Finding Available Updates

To find the available updates for a cluster, follow these steps:

  1. Select the cluster for which you want to view the updates and navigate to its details page.
    Note

    If there are any updates to be installed, a notification appears on the top right corner of the page.
  2. On the left side of the page, under Resources, click Updates.
    The Available updates section displays the list of updates to be installed. The Update history section displays the list of installed updates. For information about installing updates, see Installing Available Updates.

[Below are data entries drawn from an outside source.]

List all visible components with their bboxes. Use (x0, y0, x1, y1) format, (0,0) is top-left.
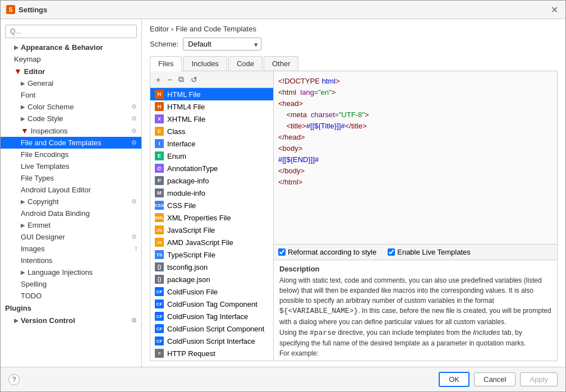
reformat-checkbox[interactable] (278, 248, 286, 256)
cf-file-icon: CF (155, 287, 164, 296)
settings-icon: ⚙ (131, 115, 137, 122)
bottom-bar-left: ? (8, 374, 434, 385)
list-item[interactable]: I Interface (150, 137, 273, 150)
sidebar-label: Appearance & Behavior (21, 43, 103, 52)
tab-code[interactable]: Code (228, 56, 263, 71)
reformat-checkbox-row[interactable]: Reformat according to style (278, 248, 376, 256)
sidebar-item-editor[interactable]: ▼ Editor (1, 65, 141, 77)
sidebar-item-font[interactable]: Font (1, 89, 141, 101)
sidebar-item-androiddatabinding[interactable]: Android Data Binding (1, 207, 141, 219)
expand-arrow: ▼ (14, 67, 22, 76)
scheme-select[interactable]: Default Project (183, 38, 261, 50)
ok-button[interactable]: OK (439, 372, 470, 387)
sidebar-label: Copyright (27, 197, 59, 206)
file-item-label: tsconfig.json (167, 263, 208, 271)
cf-script-icon: CF (155, 324, 164, 333)
settings-icon: ⚙ (131, 317, 137, 324)
sidebar-item-keymap[interactable]: Keymap (1, 53, 141, 65)
expand-arrow: ▶ (14, 44, 19, 50)
list-item[interactable]: E Enum (150, 150, 273, 162)
sidebar-item-images[interactable]: Images ! (1, 243, 141, 255)
sidebar-item-versioncontrol[interactable]: ▶ Version Control ⚙ (1, 315, 141, 326)
sidebar-label: Images (21, 245, 45, 253)
apply-button[interactable]: Apply (520, 372, 558, 386)
sidebar-item-emmet[interactable]: ▶ Emmet (1, 219, 141, 231)
sidebar-item-general[interactable]: ▶ General (1, 77, 141, 89)
file-item-label: package-info (167, 177, 209, 185)
close-button[interactable]: ✕ (549, 4, 560, 15)
bottom-bar: ? OK Cancel Apply (1, 367, 565, 391)
cf-script-interface-icon: CF (155, 336, 164, 345)
sidebar-label: GUI Designer (21, 233, 65, 241)
sidebar-item-codestyle[interactable]: ▶ Code Style ⚙ (1, 113, 141, 124)
sidebar-item-languageinjections[interactable]: ▶ Language Injections (1, 266, 141, 278)
list-item[interactable]: {} tsconfig.json (150, 261, 273, 273)
sidebar-item-guidesigner[interactable]: GUI Designer ⚙ (1, 231, 141, 243)
sidebar-label: Android Layout Editor (21, 186, 91, 194)
sidebar-label: Android Data Binding (21, 209, 90, 218)
list-item[interactable]: H HTML4 File (150, 100, 273, 113)
content-area: + − ⧉ ↺ H HTML File H HTML4 File (150, 71, 558, 361)
list-item[interactable]: CF ColdFusion Tag Component (150, 298, 273, 310)
sidebar-item-fileencodings[interactable]: File Encodings (1, 149, 141, 160)
remove-template-button[interactable]: − (165, 74, 174, 85)
tab-other[interactable]: Other (264, 56, 299, 71)
list-item[interactable]: X XHTML File (150, 113, 273, 125)
sidebar-item-filecodetemplates[interactable]: File and Code Templates ⚙ (1, 137, 141, 149)
list-item[interactable]: CSS CSS File (150, 199, 273, 211)
file-item-label: module-info (167, 189, 205, 197)
list-item[interactable]: {} package.json (150, 273, 273, 285)
search-input[interactable] (5, 25, 137, 38)
list-item[interactable]: JS JavaScript File (150, 224, 273, 236)
list-item[interactable]: CF ColdFusion File (150, 285, 273, 298)
list-item[interactable]: P package-info (150, 174, 273, 187)
title-bar: S Settings ✕ (1, 1, 565, 19)
sidebar-label: File Encodings (21, 150, 68, 159)
sidebar-item-copyright[interactable]: ▶ Copyright ⚙ (1, 196, 141, 207)
xml-file-icon: XML (155, 213, 164, 222)
add-template-button[interactable]: + (154, 74, 163, 85)
list-item[interactable]: TS TypeScript File (150, 248, 273, 261)
code-editor[interactable]: <!DOCTYPE html> <html lang="en"> <head> … (274, 71, 557, 244)
live-templates-checkbox-row[interactable]: Enable Live Templates (388, 248, 471, 256)
reset-template-button[interactable]: ↺ (188, 74, 200, 85)
sidebar-item-filetypes[interactable]: File Types (1, 172, 141, 184)
sidebar-item-colorscheme[interactable]: ▶ Color Scheme ⚙ (1, 101, 141, 113)
sidebar-label: File and Code Templates (21, 139, 102, 147)
sidebar-item-spelling[interactable]: Spelling (1, 278, 141, 290)
sidebar-item-intentions[interactable]: Intentions (1, 255, 141, 266)
js-file-icon: JS (155, 225, 164, 234)
list-item[interactable]: H HTML File (150, 88, 273, 100)
expand-arrow: ▶ (21, 80, 25, 86)
css-file-icon: CSS (155, 201, 164, 210)
tab-includes[interactable]: Includes (183, 56, 227, 71)
sidebar-item-livetemplates[interactable]: Live Templates (1, 160, 141, 172)
section-label: Plugins (5, 304, 31, 312)
list-item[interactable]: CF ColdFusion Tag Interface (150, 310, 273, 322)
list-item[interactable]: JS AMD JavaScript File (150, 236, 273, 248)
list-item[interactable]: CF ColdFusion Script Component (150, 322, 273, 335)
copy-template-button[interactable]: ⧉ (176, 73, 186, 85)
settings-icon: ⚙ (131, 139, 137, 146)
file-item-label: TypeScript File (167, 251, 215, 259)
editor-panel: <!DOCTYPE html> <html lang="en"> <head> … (274, 71, 557, 361)
live-templates-checkbox[interactable] (388, 248, 395, 256)
cancel-button[interactable]: Cancel (474, 372, 516, 386)
list-item[interactable]: C Class (150, 125, 273, 137)
list-item[interactable]: XML XML Properties File (150, 211, 273, 224)
list-item[interactable]: ≡ HTTP Request (150, 347, 273, 359)
help-button[interactable]: ? (8, 374, 20, 385)
sidebar-item-androidlayout[interactable]: Android Layout Editor (1, 184, 141, 196)
html4-file-icon: H (155, 102, 164, 111)
sidebar-item-appearance[interactable]: ▶ Appearance & Behavior (1, 41, 141, 53)
list-item[interactable]: CF ColdFusion Script Interface (150, 335, 273, 347)
tab-files[interactable]: Files (150, 56, 182, 71)
description-text: Along with static text, code and comment… (279, 275, 551, 361)
sidebar-item-todo[interactable]: TODO (1, 290, 141, 302)
expand-arrow: ▶ (21, 269, 25, 275)
list-item[interactable]: G Groovy Class (150, 359, 273, 361)
file-item-label: JavaScript File (167, 226, 215, 234)
list-item[interactable]: @ AnnotationType (150, 162, 273, 174)
list-item[interactable]: M module-info (150, 187, 273, 199)
sidebar-item-inspections[interactable]: ▼ Inspections ⚙ (1, 124, 141, 137)
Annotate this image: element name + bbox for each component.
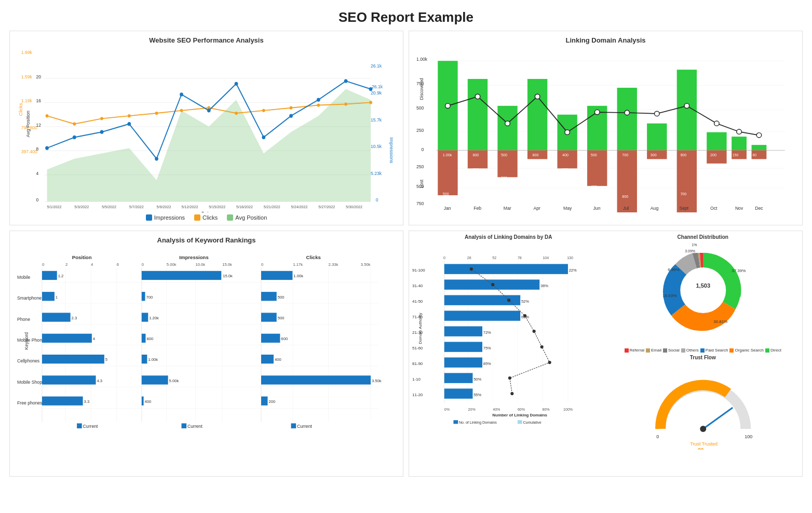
svg-text:20: 20	[36, 74, 41, 79]
svg-rect-128	[752, 145, 767, 150]
svg-text:10.5k: 10.5k	[371, 144, 382, 149]
svg-rect-233	[261, 334, 280, 343]
svg-text:1,503: 1,503	[696, 282, 710, 289]
svg-rect-124	[732, 137, 747, 150]
svg-text:700: 700	[146, 295, 153, 300]
svg-text:12: 12	[36, 123, 41, 128]
keyword-rankings-chart: Analysis of Keyword Rankings Position Im…	[9, 231, 403, 477]
svg-text:0: 0	[36, 197, 38, 203]
svg-text:50%: 50%	[473, 377, 481, 382]
legend-avgpos: Avg Position	[227, 214, 267, 221]
svg-text:Aug: Aug	[651, 206, 659, 211]
svg-text:100: 100	[733, 160, 738, 164]
legend-clicks: Clicks	[194, 214, 218, 221]
svg-text:5/3/2022: 5/3/2022	[74, 204, 89, 209]
svg-text:300: 300	[651, 153, 657, 157]
svg-text:Oct: Oct	[710, 206, 718, 211]
svg-rect-231	[261, 313, 277, 321]
svg-text:Mobile: Mobile	[17, 275, 31, 280]
svg-text:3.50k: 3.50k	[361, 262, 371, 267]
svg-text:200: 200	[710, 153, 716, 157]
svg-text:0: 0	[422, 147, 424, 152]
svg-point-299	[540, 345, 544, 348]
svg-text:500: 500	[416, 105, 424, 111]
svg-point-44	[155, 112, 158, 115]
clicks-color	[194, 214, 200, 221]
svg-text:15.7k: 15.7k	[371, 117, 382, 122]
svg-rect-313	[518, 420, 522, 424]
svg-point-58	[180, 92, 183, 96]
svg-point-56	[127, 122, 131, 126]
svg-text:500: 500	[443, 192, 449, 196]
svg-point-61	[262, 136, 265, 139]
svg-text:Jul: Jul	[623, 206, 629, 211]
svg-text:10.0k: 10.0k	[195, 262, 205, 267]
svg-rect-286	[444, 357, 482, 367]
svg-text:700: 700	[680, 192, 686, 196]
svg-rect-289	[444, 373, 473, 383]
svg-rect-292	[444, 388, 473, 398]
svg-text:Discovered: Discovered	[419, 78, 424, 100]
svg-point-57	[155, 157, 158, 160]
svg-rect-245	[291, 423, 296, 428]
svg-rect-215	[142, 292, 145, 301]
bottom-right-panel: Channel Distribution	[409, 231, 803, 477]
svg-text:Feb: Feb	[473, 206, 481, 211]
svg-rect-205	[42, 334, 92, 343]
svg-text:4: 4	[36, 170, 38, 176]
svg-text:40%: 40%	[493, 408, 500, 411]
svg-text:Smartphone: Smartphone	[17, 295, 42, 301]
svg-text:250: 250	[416, 164, 424, 169]
svg-rect-112	[647, 124, 667, 151]
svg-point-51	[344, 102, 347, 105]
svg-text:60%: 60%	[518, 408, 525, 411]
svg-point-298	[533, 330, 536, 333]
svg-point-134	[505, 121, 510, 126]
svg-text:Impressions: Impressions	[389, 137, 394, 164]
svg-rect-237	[261, 375, 371, 384]
impressions-label: Impressions	[154, 214, 185, 221]
svg-text:1.17k: 1.17k	[293, 262, 303, 267]
donut-legend: Referral Email Social Others Paid Search…	[607, 348, 800, 353]
svg-point-60	[235, 82, 238, 86]
svg-text:1.99k: 1.99k	[21, 50, 33, 55]
svg-rect-120	[707, 132, 726, 151]
svg-rect-203	[42, 313, 71, 321]
seo-chart-wrap: 1.99k 1.59k 1.19k 794.800 397.400 0 4 8 …	[17, 46, 396, 212]
svg-rect-199	[42, 271, 57, 280]
svg-text:Position: Position	[72, 254, 92, 260]
svg-point-296	[507, 299, 510, 302]
svg-text:200: 200	[472, 168, 479, 172]
svg-rect-213	[142, 271, 221, 280]
svg-point-316	[700, 426, 706, 432]
svg-point-138	[625, 110, 630, 115]
avgpos-color	[227, 214, 233, 221]
svg-text:5/27/2022: 5/27/2022	[318, 204, 335, 209]
svg-text:500: 500	[278, 295, 285, 300]
svg-text:130: 130	[567, 256, 573, 260]
svg-rect-209	[42, 375, 96, 384]
svg-text:5.23k: 5.23k	[371, 170, 382, 176]
svg-point-41	[73, 123, 76, 126]
kw-svg: Position Impressions Clicks 0 2 4 6 0 5.…	[17, 246, 396, 438]
svg-rect-283	[444, 342, 482, 352]
svg-text:400: 400	[591, 185, 597, 189]
svg-point-139	[655, 111, 660, 116]
svg-text:Clicks: Clicks	[306, 254, 321, 260]
svg-text:3.50k: 3.50k	[372, 379, 382, 383]
svg-text:15.0k: 15.0k	[223, 274, 233, 278]
svg-text:5/1/2022: 5/1/2022	[47, 204, 62, 209]
svg-text:250: 250	[416, 128, 424, 133]
svg-text:80: 80	[698, 448, 704, 450]
svg-text:5/12/2022: 5/12/2022	[182, 204, 198, 209]
svg-point-136	[565, 130, 570, 134]
svg-text:Jan: Jan	[444, 206, 451, 211]
svg-point-59	[207, 109, 211, 112]
svg-text:22%: 22%	[569, 268, 577, 273]
svg-rect-93	[497, 150, 517, 177]
svg-text:20.9k: 20.9k	[371, 90, 382, 96]
seo-chart-title: Website SEO Performance Analysis	[17, 36, 396, 44]
svg-text:6.99%: 6.99%	[668, 267, 680, 272]
svg-rect-92	[497, 106, 517, 151]
svg-text:0: 0	[42, 262, 44, 267]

Installing Available Updates

To install the available updates for a cluster, follow these steps:

  1. Select the cluster for which you want to install the updates and navigate to its details page.
  2. On the left side of the page, under Resources, click Updates. A list of available updates is displayed.
  3. In the Available updates section, click Install against the patch version that you want to update.
  4. In the Install patch dialog box that appears, enter the cluster admin password and click Install.
    After the update is installed, the Cluster information box displays the latest version of the cluster.

Terminating a Cluster

You can terminate any cluster.

Caution

Terminating a cluster deletes the cluster and removes all the data contained in local storage or block storage. This is an irreversible action.

To terminate the cluster:

  1. Open the navigation menu and click Analytics and AI. Under Data Lake, click Big Data Service.
  2. In the left panel, under Compartment, select the compartment that hosts your cluster.
  3. Click the action menu for the cluster you want to terminate and select Terminate Big Data Cluster.
  4. In the Terminate Big Data Cluster dialog box, enter the name of the cluster and click Terminate.